• [Instructions to follow]
Reproduce the whole listing word for word. Leave every image out.

• [The data]
★ ★ ★ ★
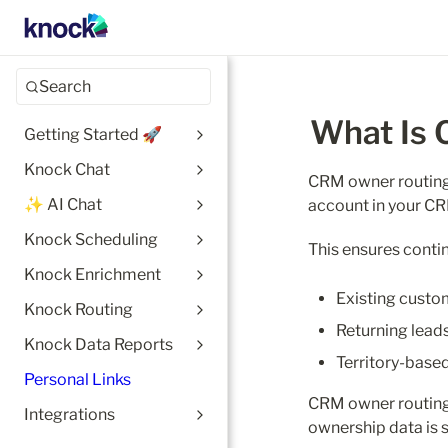
Search
What Is
Getting Started 🚀
Knock Chat
CRM owner routing 
✨ AI Chat
account in your C
Knock Scheduling
This ensures contin
Knock Enrichment
Existing custo
Knock Routing
Returning lead
Knock Data Reports
Territory-base
Personal Links
CRM owner routing
Integrations
ownership data is 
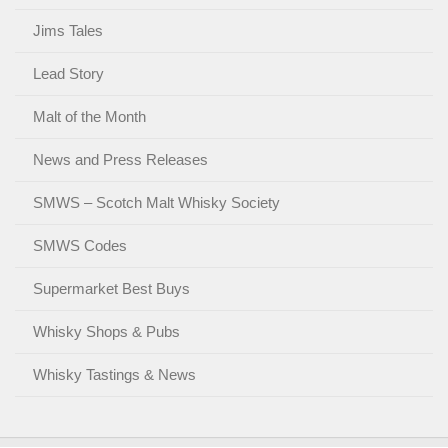
Jims Tales
Lead Story
Malt of the Month
News and Press Releases
SMWS – Scotch Malt Whisky Society
SMWS Codes
Supermarket Best Buys
Whisky Shops & Pubs
Whisky Tastings & News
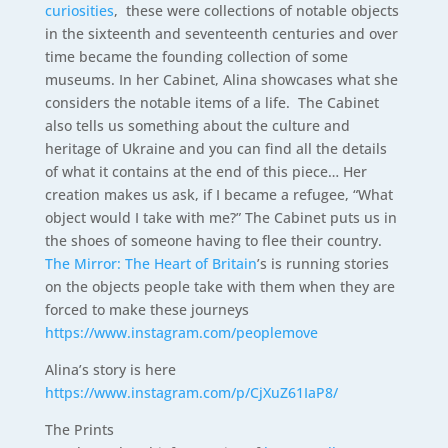
curiosities
, these were collections of notable objects
in the sixteenth and seventeenth centuries and over
time became the founding collection of some
museums. In her Cabinet, Alina showcases what she
considers the notable items of a life. The Cabinet
also tells us something about the culture and
heritage of Ukraine and you can find all the details
of what it contains at the end of this piece… Her
creation makes us ask, if I became a refugee, “What
object would I take with me?” The Cabinet puts us in
the shoes of someone having to flee their country.
The Mirror: The Heart of Britain
’s is running stories
on the objects people take with them when they are
forced to make these journeys
https://www.instagram.com/peoplemove
Alina’s story is here
https://www.instagram.com/p/CjXuZ61IaP8/
The Prints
★ ★ ★ ★
• [Answer space]
Search
What Is
Getting Started 🚀
Knock Chat
CRM owner routing 
✨ AI Chat
account in your C
Knock Scheduling
This ensures contin
Knock Enrichment
Existing custo
Knock Routing
Returning lead
Knock Data Reports
Territory-base
Personal Links
CRM owner routing
Integrations
ownership data is 
Jims Tales
Lead Story
Malt of the Month
News and Press Releases
SMWS – Scotch Malt Whisky Society
SMWS Codes
Supermarket Best Buys
Whisky Shops & Pubs
Whisky Tastings & News
curiosities
, these were collections of notable objects
in the sixteenth and seventeenth centuries and over
time became the founding collection of some
museums. In her Cabinet, Alina showcases what she
considers the notable items of a life. The Cabinet
also tells us something about the culture and
heritage of Ukraine and you can find all the details
of what it contains at the end of this piece… Her
creation makes us ask, if I became a refugee, “What
object would I take with me?” The Cabinet puts us in
the shoes of someone having to flee their country.
The Mirror: The Heart of Britain
’s is running stories
on the objects people take with them when they are
forced to make these journeys
https://www.instagram.com/peoplemove
Alina’s story is here
https://www.instagram.com/p/CjXuZ61IaP8/
The Prints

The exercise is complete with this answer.